• The task: How many lines of the listing below contain "должен"? State the number alone.

• Input data:
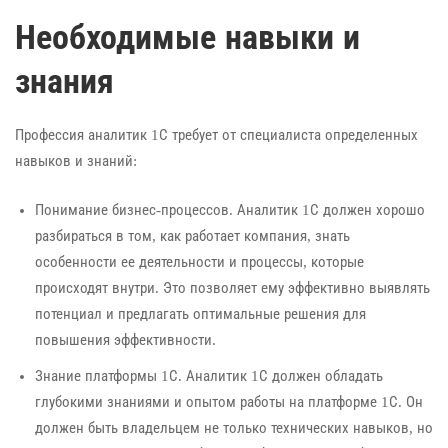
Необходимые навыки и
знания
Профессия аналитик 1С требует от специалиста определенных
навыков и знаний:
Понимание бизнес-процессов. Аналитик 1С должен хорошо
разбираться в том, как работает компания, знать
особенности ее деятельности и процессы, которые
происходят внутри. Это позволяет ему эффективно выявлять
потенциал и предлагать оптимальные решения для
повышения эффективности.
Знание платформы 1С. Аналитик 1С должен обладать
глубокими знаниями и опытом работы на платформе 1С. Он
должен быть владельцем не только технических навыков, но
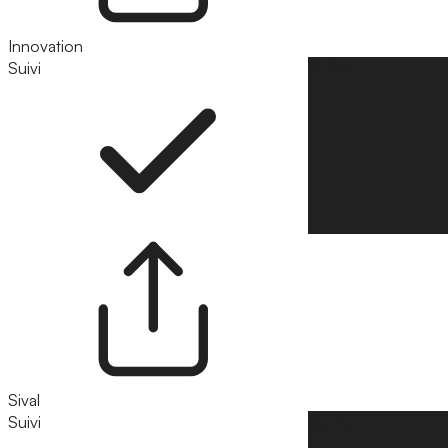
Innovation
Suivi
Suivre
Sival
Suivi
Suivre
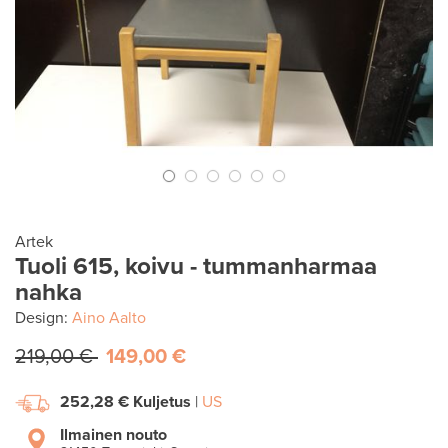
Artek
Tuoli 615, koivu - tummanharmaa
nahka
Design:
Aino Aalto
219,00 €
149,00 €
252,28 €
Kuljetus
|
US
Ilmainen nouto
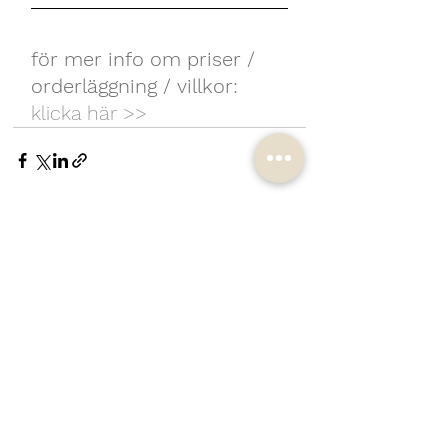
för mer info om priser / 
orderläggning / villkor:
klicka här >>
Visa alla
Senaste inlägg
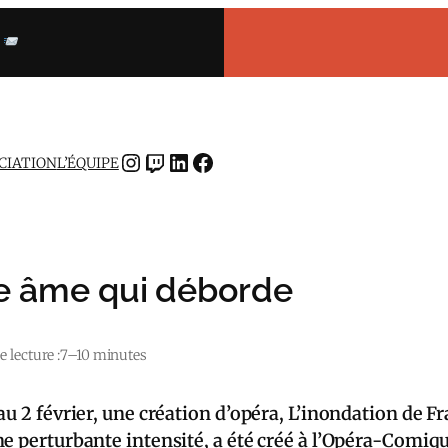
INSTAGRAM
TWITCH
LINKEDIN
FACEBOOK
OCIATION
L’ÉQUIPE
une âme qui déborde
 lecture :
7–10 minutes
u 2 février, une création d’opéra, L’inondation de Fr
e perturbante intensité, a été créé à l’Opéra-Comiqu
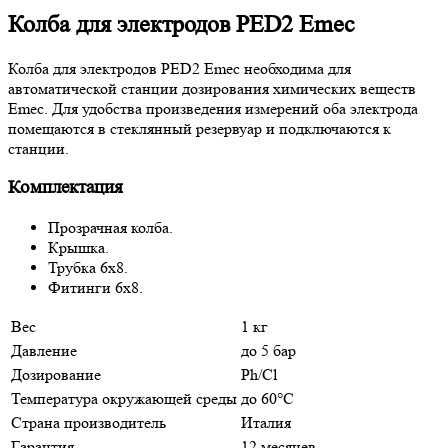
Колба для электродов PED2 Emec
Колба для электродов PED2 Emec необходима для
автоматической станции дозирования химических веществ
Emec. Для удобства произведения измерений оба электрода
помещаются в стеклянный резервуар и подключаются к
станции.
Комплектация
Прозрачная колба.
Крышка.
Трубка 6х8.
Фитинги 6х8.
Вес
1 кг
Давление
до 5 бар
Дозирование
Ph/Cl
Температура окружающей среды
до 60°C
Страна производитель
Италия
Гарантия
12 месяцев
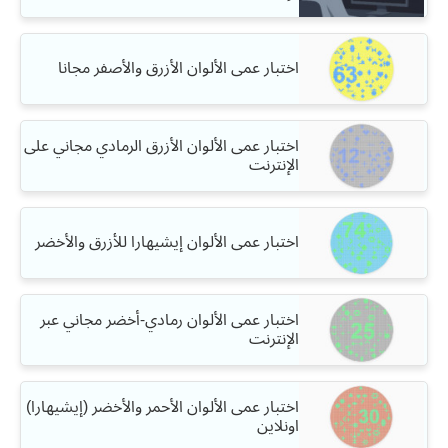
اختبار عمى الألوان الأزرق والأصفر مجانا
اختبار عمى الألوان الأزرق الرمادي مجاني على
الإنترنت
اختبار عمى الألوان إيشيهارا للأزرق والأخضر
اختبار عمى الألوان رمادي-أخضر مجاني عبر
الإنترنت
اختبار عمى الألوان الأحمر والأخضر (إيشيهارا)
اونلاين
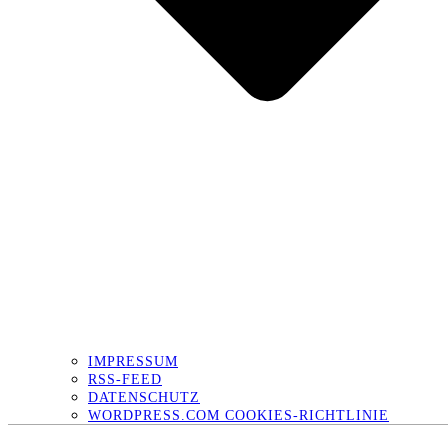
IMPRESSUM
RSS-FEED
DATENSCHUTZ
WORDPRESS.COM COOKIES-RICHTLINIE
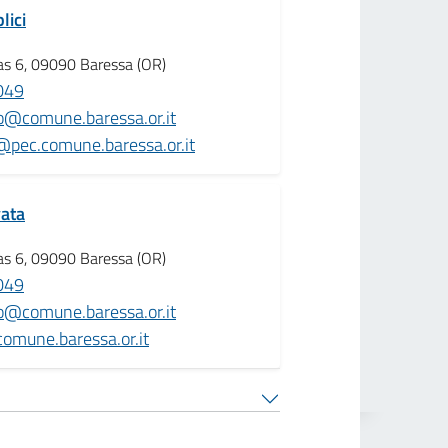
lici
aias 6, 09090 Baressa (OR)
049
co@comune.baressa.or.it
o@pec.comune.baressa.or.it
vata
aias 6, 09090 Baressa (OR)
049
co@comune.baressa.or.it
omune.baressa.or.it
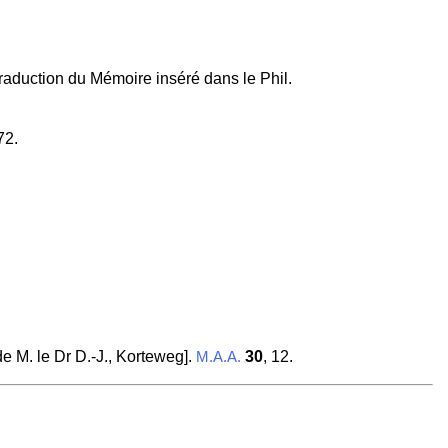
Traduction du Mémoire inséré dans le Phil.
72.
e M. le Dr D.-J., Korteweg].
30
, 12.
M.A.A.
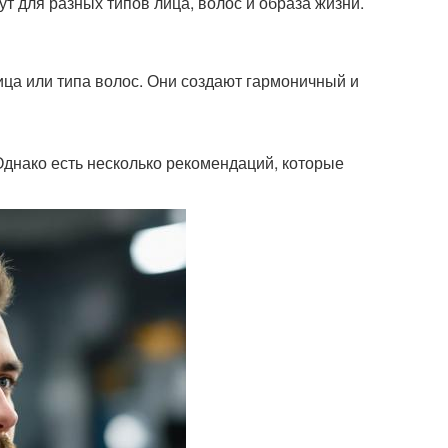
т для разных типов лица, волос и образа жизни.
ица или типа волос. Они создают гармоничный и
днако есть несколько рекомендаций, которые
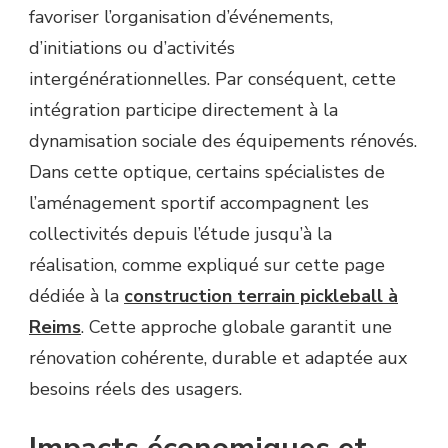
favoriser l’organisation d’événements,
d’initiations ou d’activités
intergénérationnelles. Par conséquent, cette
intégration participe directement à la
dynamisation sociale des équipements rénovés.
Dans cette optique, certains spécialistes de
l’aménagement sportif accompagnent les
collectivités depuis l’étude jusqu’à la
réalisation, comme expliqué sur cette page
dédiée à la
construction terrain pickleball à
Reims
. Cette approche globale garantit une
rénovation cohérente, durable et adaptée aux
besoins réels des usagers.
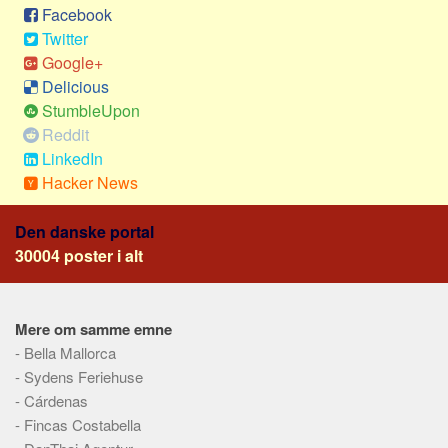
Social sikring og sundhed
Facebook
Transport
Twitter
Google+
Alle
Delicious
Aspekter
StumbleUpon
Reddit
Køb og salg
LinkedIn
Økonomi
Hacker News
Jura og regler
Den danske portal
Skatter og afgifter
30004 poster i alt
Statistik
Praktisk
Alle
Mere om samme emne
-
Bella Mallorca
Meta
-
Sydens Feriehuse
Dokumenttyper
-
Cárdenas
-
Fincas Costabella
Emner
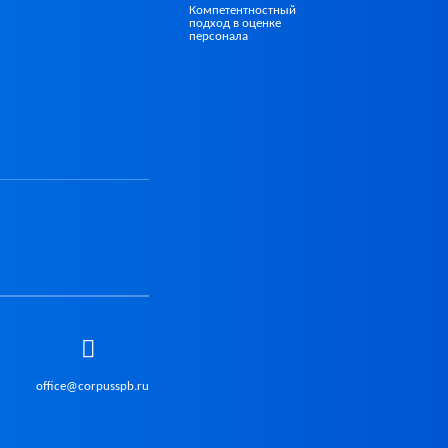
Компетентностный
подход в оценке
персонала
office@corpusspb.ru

...

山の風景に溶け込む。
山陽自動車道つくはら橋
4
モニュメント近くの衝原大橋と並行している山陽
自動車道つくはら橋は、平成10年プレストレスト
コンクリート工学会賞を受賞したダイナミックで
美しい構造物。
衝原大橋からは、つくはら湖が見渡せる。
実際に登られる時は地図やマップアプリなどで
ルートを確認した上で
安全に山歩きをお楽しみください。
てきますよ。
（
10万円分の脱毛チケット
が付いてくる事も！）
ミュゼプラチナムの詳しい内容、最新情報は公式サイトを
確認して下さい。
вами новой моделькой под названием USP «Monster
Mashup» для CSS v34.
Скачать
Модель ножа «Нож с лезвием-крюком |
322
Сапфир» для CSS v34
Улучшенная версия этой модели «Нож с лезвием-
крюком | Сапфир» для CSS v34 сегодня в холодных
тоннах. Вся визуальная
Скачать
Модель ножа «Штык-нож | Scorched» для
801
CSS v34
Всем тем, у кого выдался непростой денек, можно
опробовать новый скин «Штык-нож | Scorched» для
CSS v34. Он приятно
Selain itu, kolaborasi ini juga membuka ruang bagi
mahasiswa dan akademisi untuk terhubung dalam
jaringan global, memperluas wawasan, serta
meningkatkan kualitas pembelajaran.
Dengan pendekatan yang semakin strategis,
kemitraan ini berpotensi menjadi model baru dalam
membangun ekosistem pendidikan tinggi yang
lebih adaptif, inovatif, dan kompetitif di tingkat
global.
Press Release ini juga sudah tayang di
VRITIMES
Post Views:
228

• Reply: 3